As another researcher, Alexander Macnair, stated in a 1984 study reported in The Lancet, "1 see no reason to alter my view that in healthy subjects of normal bodyweight and taking adequate, regular physical exercise, the number of eggs eaten as part of a varied diet has no significant effect on the serum cholesterol level or, therefore, on the ischemic heart disease risk."

In a 1987 study involving 25 black males who worked on an egg farm and ate five to six eggs per day, serum cholesterol levels were a very desirable 181 mg/dl, and HDL cholesterol levels were a surprising 62 mg/dl-which is very high for a man and is even higher than the levels of the bodybuilders in the study mentioned above, who averaged 56 mg/dl. As reported in the American Journal of Clinical Nutrition, the researchers concluded that the subjects may well have been able to handle so much cholesterol because their overall diet was low in fat, which made up only 20 percent of total calories.

A 1985 study reported in the Journal of the American Dietetic Association stated that "eating eggs appears to be associated with increased HDL-cholesterol" levels. In two other studies, both reported in the American Journal of Clinical Nutrition, in which the subjects ate three to six eggs per day, the re searcher came to the same conclusion-that if eggs raise cholesterol levels, it's primarily the beneficial HDL-cholesterol level that increases. Surprisingly, one of the studies stated that "hyper-responders in the present study might be at a lower risk for developing premature cardiac heart disease due to cholesterol consumption."

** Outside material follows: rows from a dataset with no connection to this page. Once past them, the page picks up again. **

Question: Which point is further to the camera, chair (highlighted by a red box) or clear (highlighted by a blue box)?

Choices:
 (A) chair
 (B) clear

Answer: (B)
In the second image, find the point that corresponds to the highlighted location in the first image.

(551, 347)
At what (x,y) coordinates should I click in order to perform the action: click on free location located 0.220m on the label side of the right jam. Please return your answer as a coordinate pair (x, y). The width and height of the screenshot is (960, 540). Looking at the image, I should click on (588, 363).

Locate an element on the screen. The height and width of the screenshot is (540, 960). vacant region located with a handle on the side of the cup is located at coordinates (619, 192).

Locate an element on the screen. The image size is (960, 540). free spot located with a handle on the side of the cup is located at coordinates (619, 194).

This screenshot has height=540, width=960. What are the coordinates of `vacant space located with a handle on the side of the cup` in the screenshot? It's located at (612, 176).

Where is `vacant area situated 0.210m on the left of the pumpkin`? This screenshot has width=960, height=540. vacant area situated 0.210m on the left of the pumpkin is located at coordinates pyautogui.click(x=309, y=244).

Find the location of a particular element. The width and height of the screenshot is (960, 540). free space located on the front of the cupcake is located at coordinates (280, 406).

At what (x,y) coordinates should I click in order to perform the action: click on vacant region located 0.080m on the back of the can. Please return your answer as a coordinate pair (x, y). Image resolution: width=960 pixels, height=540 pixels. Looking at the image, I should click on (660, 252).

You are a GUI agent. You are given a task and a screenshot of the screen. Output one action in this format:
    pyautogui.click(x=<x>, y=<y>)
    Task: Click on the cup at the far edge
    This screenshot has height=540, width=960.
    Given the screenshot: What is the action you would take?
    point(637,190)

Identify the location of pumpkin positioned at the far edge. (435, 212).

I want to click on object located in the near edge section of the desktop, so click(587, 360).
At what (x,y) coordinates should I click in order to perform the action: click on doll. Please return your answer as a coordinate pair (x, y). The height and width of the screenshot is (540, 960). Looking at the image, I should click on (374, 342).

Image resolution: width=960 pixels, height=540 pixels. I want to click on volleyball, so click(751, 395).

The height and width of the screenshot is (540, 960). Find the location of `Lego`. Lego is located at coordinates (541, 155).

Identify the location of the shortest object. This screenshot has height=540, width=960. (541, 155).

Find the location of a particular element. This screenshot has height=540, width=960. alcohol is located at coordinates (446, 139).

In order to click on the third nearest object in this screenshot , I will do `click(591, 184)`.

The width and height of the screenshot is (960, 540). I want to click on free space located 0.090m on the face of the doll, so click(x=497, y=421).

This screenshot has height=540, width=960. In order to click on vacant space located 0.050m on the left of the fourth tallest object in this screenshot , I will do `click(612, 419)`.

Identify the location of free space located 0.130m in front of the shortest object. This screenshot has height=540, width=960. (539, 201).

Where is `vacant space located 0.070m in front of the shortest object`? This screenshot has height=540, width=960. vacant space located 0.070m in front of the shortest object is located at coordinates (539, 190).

The general consensus seems to be that cholesterol levels are affected far more by total fat in the diet than by dietary cholesterol, A 1989 study reported in the American Journal of Clinical Nutrition showed that as long as the diet was low in fat and high in fiber, nine eggs per week had no significant effect on serum cholesterol levels. In a 1991 issue of the New England Journal of Medicine Dr. Antonio Gotto says essentially the same thing in his concluding remarks: "For people who do consume large amounts of cholesterol, it is possible that reducing the intake of total dietary fat or saturated fat in conjunction with increasing the fiber content of the diet will decrease the absorption of cholesterol."

The egg is a nutritional powerhouse for bodybuilders, so it seems almost criminal to push liberal amounts of egg whites on them based on nutritional misinformation. Eating whole eggs is a great way for a new bodybuilder to put on muscular weight and for a veteran to add additional mass. Based on sound nutritional studies, there's no reason to continue the unpleasant ritual of forcing down scrambled egg whites and egg white omelettes.

Since most other fats are of little nutritional value and add empty calories to your diet, you should avoid the foods that people often eat with eggs, such as bacon, hash brown potatoes, sausage and sweet rolls, as well as the butter, margarine or oil they're frequently cooked in. Eggs should be soft- boiled, hard-boiled or poached. If you want your eggs scrambled or fried, you can use a vegetable spray such as Pam. You can add vegetables-especially onions, tomatoes and peppers-as well as nonfat cheese and 98 percent fat-free ham.

You should not under any circumstances, however, eat raw eggs- and that includes yolks as well as whites. A popular bodybuilding drink of the past was made with milk or juice, raw eggs and fruit blended on high. The real men- like Rocky-just blended the raw eggs. No one knows how many cases of stomach flu experienced back then were really salmonella poisoning, but with the incidence of food poisoning presently on the rise, it's not worth the risk. Cook your eggs!

All in all, eggs are pretty incredible, especially for the bodybuilder.